----- Data for this task -----

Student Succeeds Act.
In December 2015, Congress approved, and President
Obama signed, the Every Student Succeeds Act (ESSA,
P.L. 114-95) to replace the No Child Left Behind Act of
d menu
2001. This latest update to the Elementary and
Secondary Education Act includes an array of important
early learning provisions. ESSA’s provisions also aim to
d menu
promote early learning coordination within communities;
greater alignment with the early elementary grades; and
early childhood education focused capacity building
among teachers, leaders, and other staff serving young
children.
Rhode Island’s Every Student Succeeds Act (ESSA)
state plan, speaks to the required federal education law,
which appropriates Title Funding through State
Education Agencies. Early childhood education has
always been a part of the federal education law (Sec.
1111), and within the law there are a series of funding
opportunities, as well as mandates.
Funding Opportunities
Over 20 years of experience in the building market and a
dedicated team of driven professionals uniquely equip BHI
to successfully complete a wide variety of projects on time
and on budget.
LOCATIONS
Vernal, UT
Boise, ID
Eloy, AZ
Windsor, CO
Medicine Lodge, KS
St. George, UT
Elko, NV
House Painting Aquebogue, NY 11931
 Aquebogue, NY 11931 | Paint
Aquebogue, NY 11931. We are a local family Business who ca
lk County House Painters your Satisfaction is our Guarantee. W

-----
----- Data for this task -----

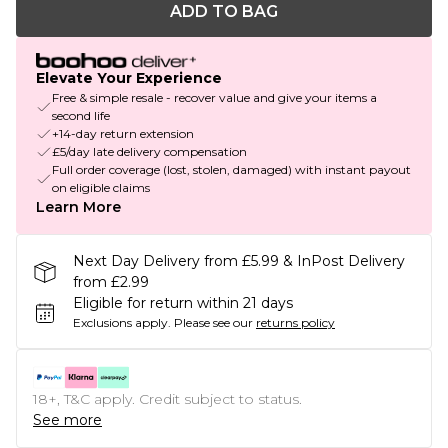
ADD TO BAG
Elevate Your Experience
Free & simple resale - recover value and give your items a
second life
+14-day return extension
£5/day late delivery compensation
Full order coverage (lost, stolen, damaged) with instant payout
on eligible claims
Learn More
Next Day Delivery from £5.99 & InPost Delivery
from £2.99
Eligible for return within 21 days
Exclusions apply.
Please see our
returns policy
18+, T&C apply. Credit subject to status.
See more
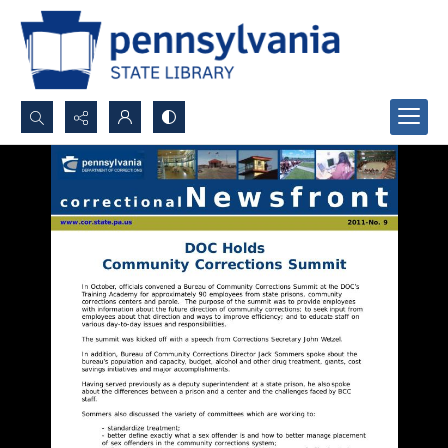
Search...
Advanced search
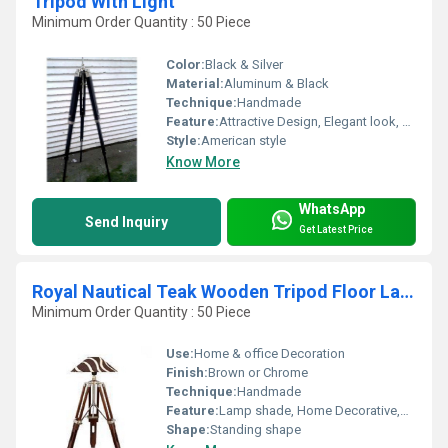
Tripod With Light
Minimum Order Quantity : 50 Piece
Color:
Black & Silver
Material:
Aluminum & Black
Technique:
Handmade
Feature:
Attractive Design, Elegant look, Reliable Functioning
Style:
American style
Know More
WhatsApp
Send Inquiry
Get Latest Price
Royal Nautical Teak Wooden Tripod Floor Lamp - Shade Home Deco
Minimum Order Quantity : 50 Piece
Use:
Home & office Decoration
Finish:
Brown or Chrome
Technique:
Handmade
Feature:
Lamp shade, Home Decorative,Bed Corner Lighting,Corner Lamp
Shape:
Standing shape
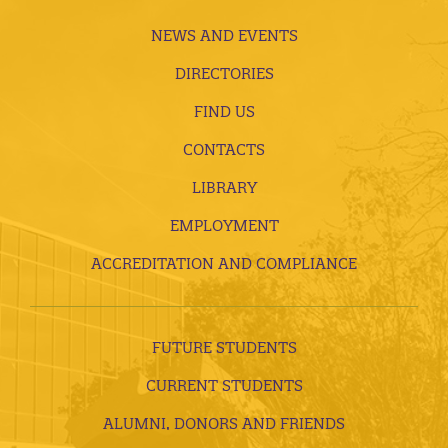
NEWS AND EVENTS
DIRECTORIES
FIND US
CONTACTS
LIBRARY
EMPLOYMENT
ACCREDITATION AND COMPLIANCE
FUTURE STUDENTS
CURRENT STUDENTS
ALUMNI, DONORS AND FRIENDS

-----
----- Data for this task -----

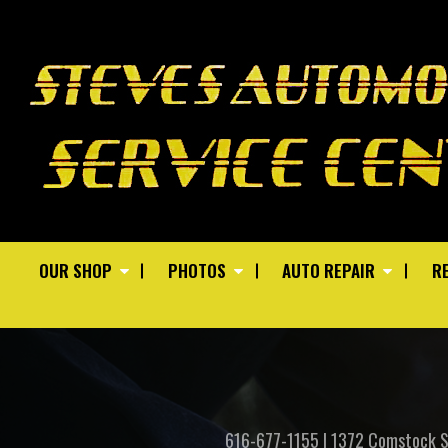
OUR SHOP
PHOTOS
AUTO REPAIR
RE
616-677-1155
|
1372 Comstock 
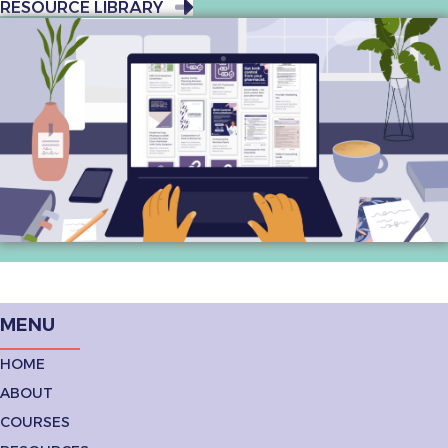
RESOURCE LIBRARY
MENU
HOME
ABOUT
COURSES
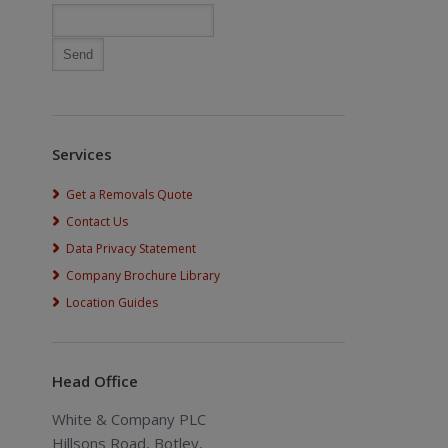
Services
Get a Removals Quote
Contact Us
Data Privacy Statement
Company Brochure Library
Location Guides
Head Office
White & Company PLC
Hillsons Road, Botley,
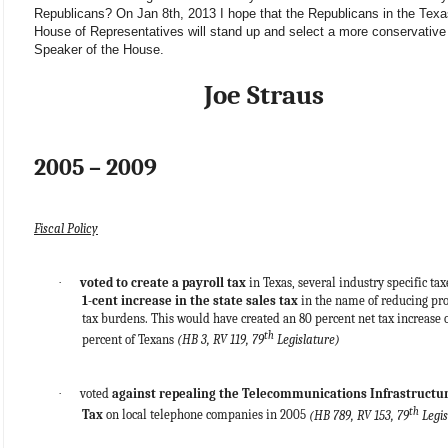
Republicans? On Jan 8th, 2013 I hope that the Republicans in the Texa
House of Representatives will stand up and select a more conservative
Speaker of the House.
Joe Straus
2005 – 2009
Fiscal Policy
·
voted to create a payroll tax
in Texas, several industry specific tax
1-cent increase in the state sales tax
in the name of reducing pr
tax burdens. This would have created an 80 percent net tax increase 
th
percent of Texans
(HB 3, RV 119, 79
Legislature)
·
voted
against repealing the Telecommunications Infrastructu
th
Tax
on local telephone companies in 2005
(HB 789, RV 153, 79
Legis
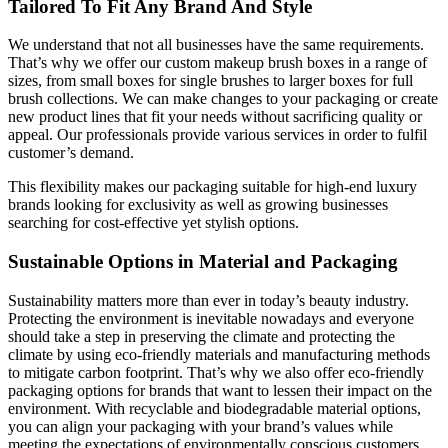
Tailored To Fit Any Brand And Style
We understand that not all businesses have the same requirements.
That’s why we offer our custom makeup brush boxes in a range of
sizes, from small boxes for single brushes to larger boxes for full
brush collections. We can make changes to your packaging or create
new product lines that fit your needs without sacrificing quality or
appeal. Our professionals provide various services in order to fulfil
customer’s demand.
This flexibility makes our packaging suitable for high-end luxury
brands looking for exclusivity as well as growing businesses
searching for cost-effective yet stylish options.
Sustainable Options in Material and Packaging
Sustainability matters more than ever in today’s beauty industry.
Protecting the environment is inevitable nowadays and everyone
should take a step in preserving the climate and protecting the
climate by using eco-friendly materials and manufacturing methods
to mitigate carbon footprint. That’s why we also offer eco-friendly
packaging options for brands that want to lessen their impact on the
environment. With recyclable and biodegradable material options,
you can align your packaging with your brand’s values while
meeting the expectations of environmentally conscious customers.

-----

:: Exercise aim ::
Give back exactly the lines above, from the line containing "Student Succeeds Act." through the line containing "Education Agencies. Early", with both end lines and nothing more.

:: Expected output ::
Student Succeeds Act.
In December 2015, Congress approved, and President
Obama signed, the Every Student Succeeds Act (ESSA,
P.L. 114-95) to replace the No Child Left Behind Act of
d menu
2001. This latest update to the Elementary and
Secondary Education Act includes an array of important
early learning provisions. ESSA’s provisions also aim to
d menu
promote early learning coordination within communities;
greater alignment with the early elementary grades; and
early childhood education focused capacity building
among teachers, leaders, and other staff serving young
children.
Rhode Island’s Every Student Succeeds Act (ESSA)
state plan, speaks to the required federal education law,
which appropriates Title Funding through State
Education Agencies. Early childhood education has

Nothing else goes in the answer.